Exercise aim. Go through the data below and return each line where the string "field" occurs.

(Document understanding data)
◆ ◆ ◆ ◆
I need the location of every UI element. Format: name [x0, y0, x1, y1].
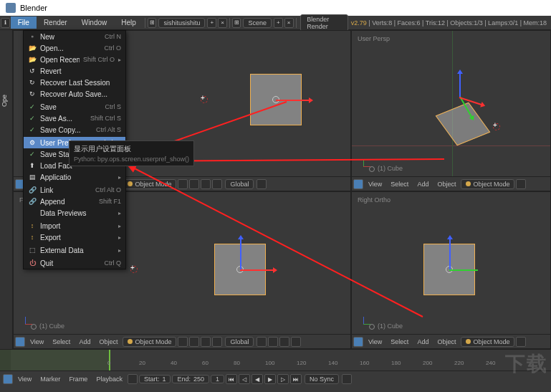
scene-browse-icon[interactable]: ⊞ — [232, 18, 241, 28]
scene-delete-icon[interactable]: × — [284, 18, 294, 28]
file-menu-external-data[interactable]: ⬚External Data▸ — [24, 244, 125, 256]
timeline-editor: 020406080100120140160180200220240 View M… — [0, 349, 551, 392]
viewport-top-right[interactable]: User Persp (1) Cube View Select Add Obje… — [351, 30, 551, 191]
tool-shelf-collapsed[interactable]: Ope — [0, 30, 13, 349]
file-menu-new[interactable]: ▫NewCtrl N — [24, 31, 125, 42]
view-label: User Persp — [358, 35, 390, 42]
render-engine-dropdown[interactable]: Blender Render — [300, 14, 348, 32]
file-menu-open-recent-[interactable]: 📂Open Recent...Shift Ctrl O▸ — [24, 54, 125, 65]
viewport-header: View Select Add Object Object Mode Globa… — [14, 334, 350, 348]
keyframe-next-icon[interactable]: ▷ — [277, 374, 289, 384]
mini-axis-icon — [358, 161, 369, 172]
tooltip-python: Python: bpy.ops.screen.userpref_show() — [74, 156, 189, 163]
file-menu-applicatio[interactable]: ▤Applicatio▸ — [24, 171, 125, 183]
app-title: Blender — [20, 4, 47, 12]
file-menu-link[interactable]: 🔗LinkCtrl Alt O — [24, 184, 125, 196]
blender-icon — [6, 3, 16, 13]
layout-browse-icon[interactable]: ⊞ — [148, 18, 157, 28]
editor-type-icon[interactable]: ℹ — [1, 18, 10, 28]
file-menu-save-copy-[interactable]: ✓Save Copy...Ctrl Alt S — [24, 124, 125, 135]
file-menu-append[interactable]: 🔗AppendShift F1 — [24, 196, 125, 207]
start-frame-field[interactable]: Start:1 — [139, 375, 171, 383]
mini-axis-icon — [358, 318, 369, 330]
menu-help[interactable]: Help — [114, 16, 143, 29]
scene-field[interactable]: Scene — [243, 18, 272, 28]
autokey-icon[interactable] — [342, 374, 352, 384]
cube-object[interactable] — [423, 244, 475, 295]
viewport-bottom-right[interactable]: Right Ortho (1) Cube View Select Add Obj… — [351, 191, 551, 349]
file-menu-import[interactable]: ↕Import▸ — [24, 220, 125, 231]
jump-end-icon[interactable]: ⏭ — [290, 374, 302, 384]
object-label: (1) Cube — [31, 322, 64, 330]
3d-cursor-icon — [128, 264, 138, 274]
menu-window[interactable]: Window — [75, 16, 115, 29]
file-menu-save-as-[interactable]: ✓Save As...Shift Ctrl S — [24, 113, 125, 124]
timeline-header: View Marker Frame Playback Start:1 End:2… — [0, 371, 551, 387]
play-reverse-icon[interactable]: ◀ — [251, 374, 263, 384]
timeline-ruler[interactable]: 020406080100120140160180200220240 — [0, 350, 551, 371]
cube-object[interactable] — [250, 74, 302, 125]
screen-layout-field[interactable]: sishitusishitu — [158, 18, 205, 28]
menu-render[interactable]: Render — [37, 16, 75, 29]
current-frame-field[interactable]: 1 — [211, 375, 224, 383]
editor-type-icon[interactable] — [15, 337, 25, 347]
3d-cursor-icon — [198, 94, 209, 104]
mode-dropdown[interactable]: Object Mode — [123, 179, 176, 189]
play-icon[interactable]: ▶ — [264, 374, 276, 384]
file-menu-recover-auto-save-[interactable]: ↻Recover Auto Save... — [24, 88, 125, 100]
mini-axis-icon — [19, 318, 31, 330]
file-menu-revert[interactable]: ↺Revert — [24, 65, 125, 77]
jump-start-icon[interactable]: ⏮ — [226, 374, 237, 384]
menu-file[interactable]: File — [11, 16, 37, 29]
3d-cursor-icon — [491, 121, 501, 131]
manipulator-icon[interactable] — [201, 179, 211, 189]
file-menu-save[interactable]: ✓SaveCtrl S — [24, 101, 125, 113]
object-label: (1) Cube — [369, 165, 403, 172]
orientation-dropdown[interactable]: Global — [225, 179, 254, 189]
editor-type-icon[interactable] — [353, 337, 363, 347]
shade-icon[interactable] — [178, 179, 188, 189]
layout-delete-icon[interactable]: × — [218, 18, 227, 28]
tooltip-title: 显示用户设置面板 — [74, 144, 189, 154]
mode-dropdown[interactable]: Object Mode — [461, 337, 514, 347]
snap-icon[interactable] — [257, 179, 267, 189]
editor-type-icon[interactable] — [3, 374, 13, 384]
editor-type-icon[interactable] — [353, 179, 363, 189]
scene-add-icon[interactable]: + — [274, 18, 283, 28]
file-menu-export[interactable]: ↕Export▸ — [24, 231, 125, 243]
viewport-header: View Select Add Object Object Mode — [352, 334, 550, 348]
end-frame-field[interactable]: End:250 — [172, 375, 209, 383]
mode-dropdown[interactable]: Object Mode — [461, 179, 514, 189]
window-titlebar: Blender — [0, 0, 551, 16]
watermark: 下载 — [505, 350, 548, 378]
file-menu-data-previews[interactable]: Data Previews▸ — [24, 207, 125, 219]
view-label: Right Ortho — [358, 196, 391, 204]
layout-add-icon[interactable]: + — [207, 18, 216, 28]
file-menu-recover-last-session[interactable]: ↻Recover Last Session — [24, 77, 125, 88]
viewport-header: View Select Add Object Object Mode — [352, 176, 550, 191]
file-menu-quit[interactable]: ⏻QuitCtrl Q — [24, 257, 125, 269]
mode-dropdown[interactable]: Object Mode — [123, 337, 176, 347]
layers-icon[interactable] — [212, 179, 222, 189]
keyframe-prev-icon[interactable]: ◁ — [239, 374, 250, 384]
pivot-icon[interactable] — [189, 179, 199, 189]
cube-object[interactable] — [436, 102, 491, 145]
tooltip: 显示用户设置面板 Python: bpy.ops.screen.userpref… — [69, 140, 194, 166]
header-stats: v2.79 | Verts:8 | Faces:6 | Tris:12 | Ob… — [351, 19, 551, 27]
file-menu-open-[interactable]: 📂Open...Ctrl O — [24, 42, 125, 54]
top-menubar: ℹ File Render Window Help ⊞ sishitusishi… — [0, 16, 551, 30]
object-label: (1) Cube — [369, 322, 403, 330]
sync-dropdown[interactable]: No Sync — [305, 374, 339, 384]
cube-object[interactable] — [214, 244, 266, 295]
◆ ◆ ◆ ◆
Task answer.
start-frame-field[interactable]: Start:1 — [139, 375, 171, 383]
scene-field[interactable]: Scene — [243, 18, 272, 28]
screen-layout-field[interactable]: sishitusishitu — [158, 18, 205, 28]
current-frame-field[interactable]: 1 — [211, 375, 224, 383]
end-frame-field[interactable]: End:250 — [172, 375, 209, 383]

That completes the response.